There is no shame in the escape sometimes. The point is just to notice the difference, and to try to make room for actual restoration when you can.
Small rest is still rest
One of the things that makes rest feel impossible for busy people is the belief that it needs a significant block of time to count.
But rest accumulates in smaller moments too. Ten minutes outside. A meal eaten without a screen. A short pause between tasks where you actually pause rather than immediately picking up your phone. A moment of doing one thing at a time.
These are not grand gestures. They are not going to fix burnout on their own. They do, however, add up. And they are available in most days in a way that a long bath or an empty afternoon is not.

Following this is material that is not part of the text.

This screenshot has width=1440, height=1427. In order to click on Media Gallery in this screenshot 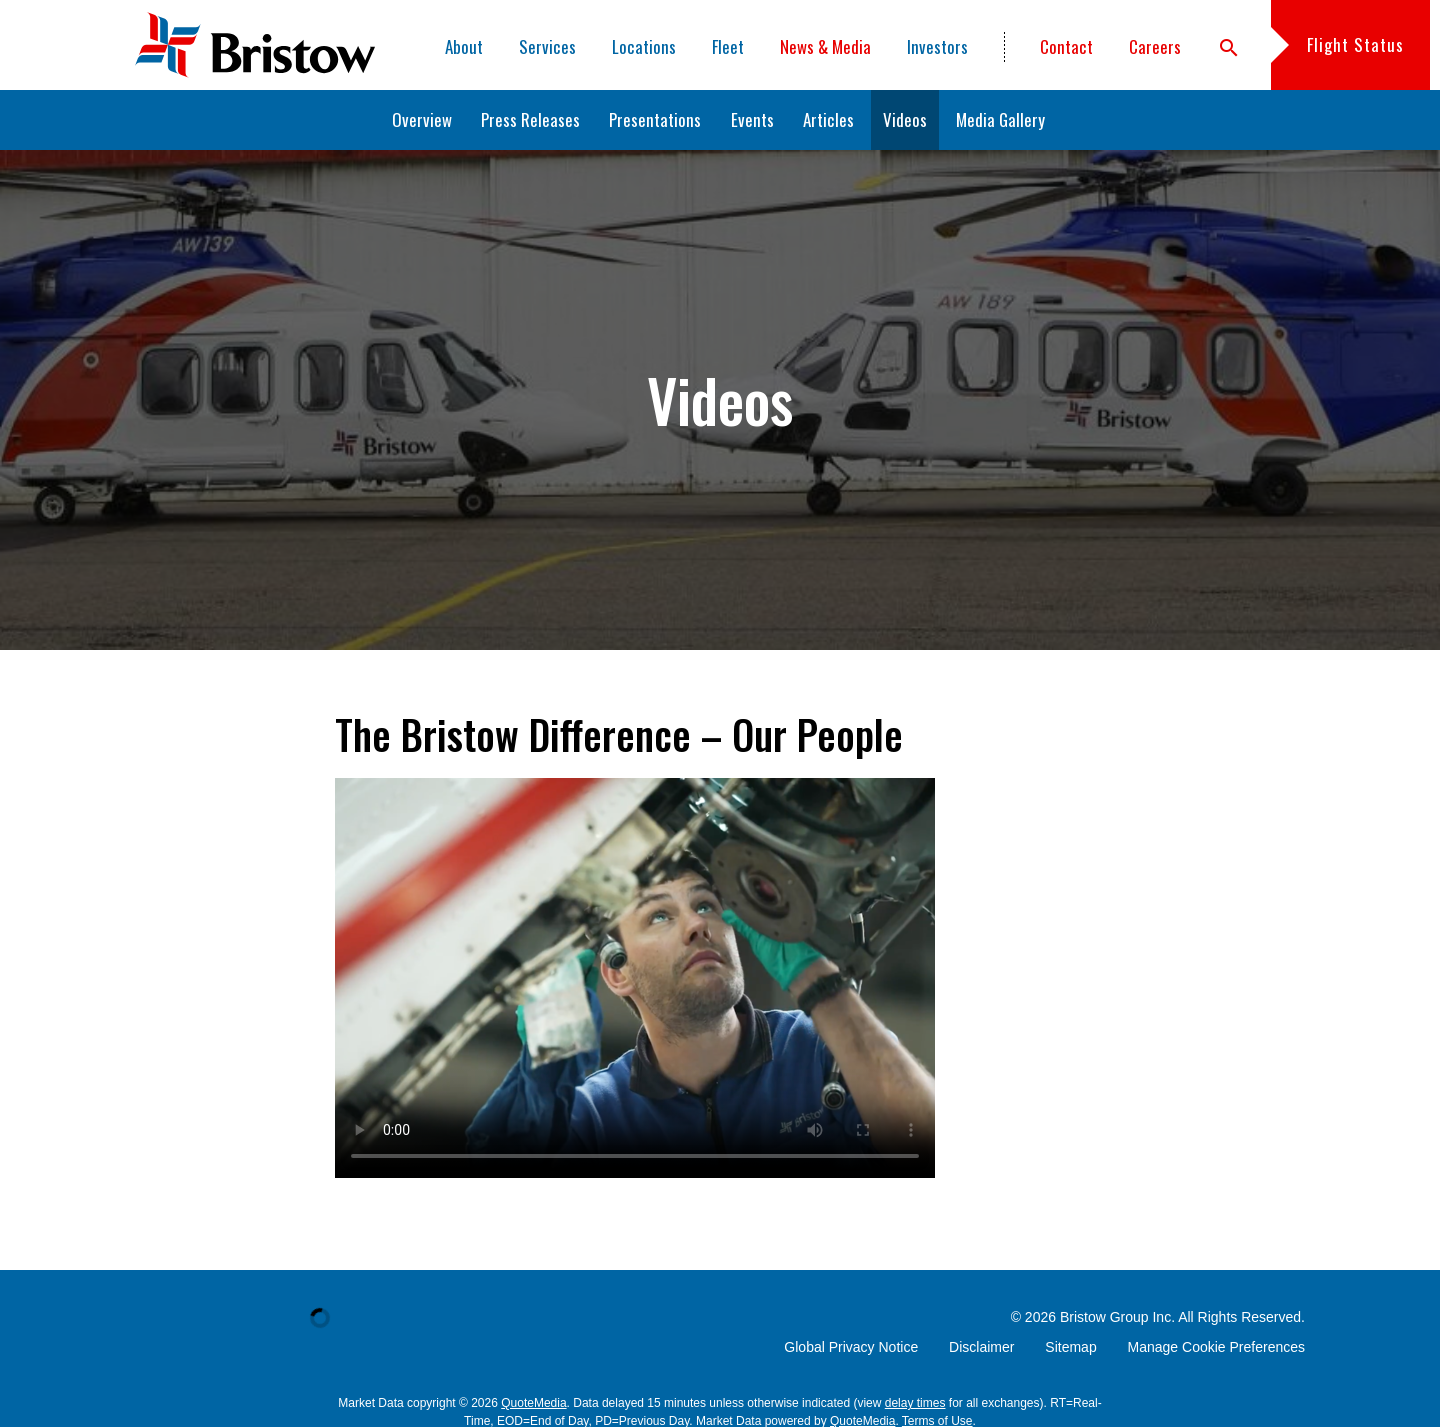, I will do `click(1000, 119)`. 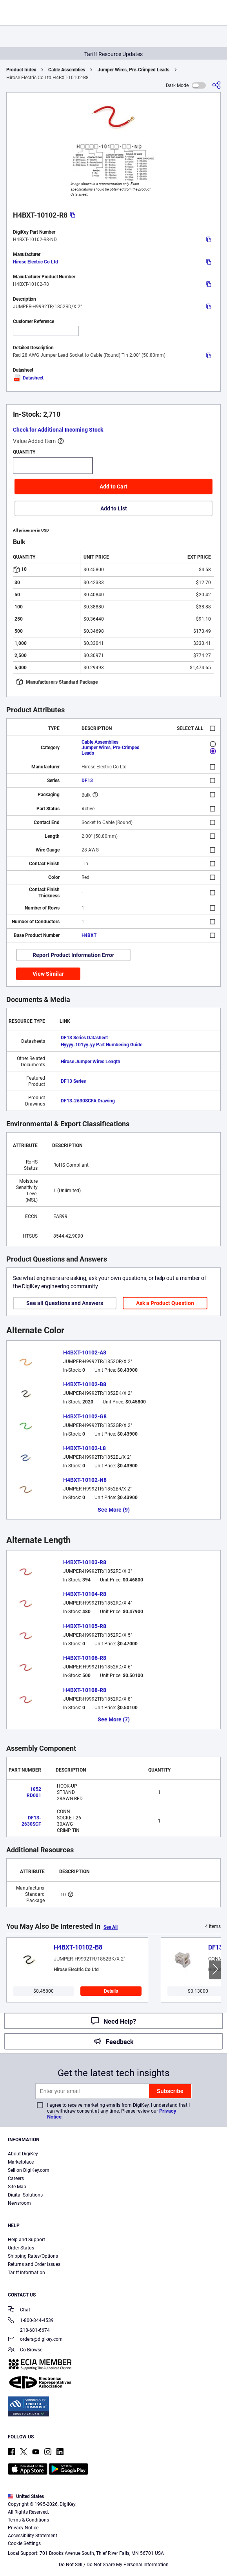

If you are waiting for a proper window of time to finally rest, you may be waiting longer than you need to. The smaller version is worth taking in the meantime.
Finding what actually works for you
It is worth spending some time noticing, genuinely and honestly, what leaves you feeling better rather than just different.
Not what you think should work. Not what works for someone else. Not the version that looks most like the image of rest you have been sold. What actually works for you, in your life, with your particular kind of tiredness.
That might take some experimenting. It might mean trying things that feel counterintuitive. It might mean unlearning the idea that rest has to be earned, or be silent, or take a particular shape.
Your version of rest is valid even if it does not look like anyone else’s. The only test that matters is whether it gives something back to you.
Closing thought
If you have been struggling to rest because you cannot seem to do it the way you think you are supposed to, it might be worth letting go of the supposed to entirely.
Rest is not a performance. It is not something you get right or wrong. It is just whatever brings you back to yourself a little more than you were before.
Start there. The rest, if you will, will follow.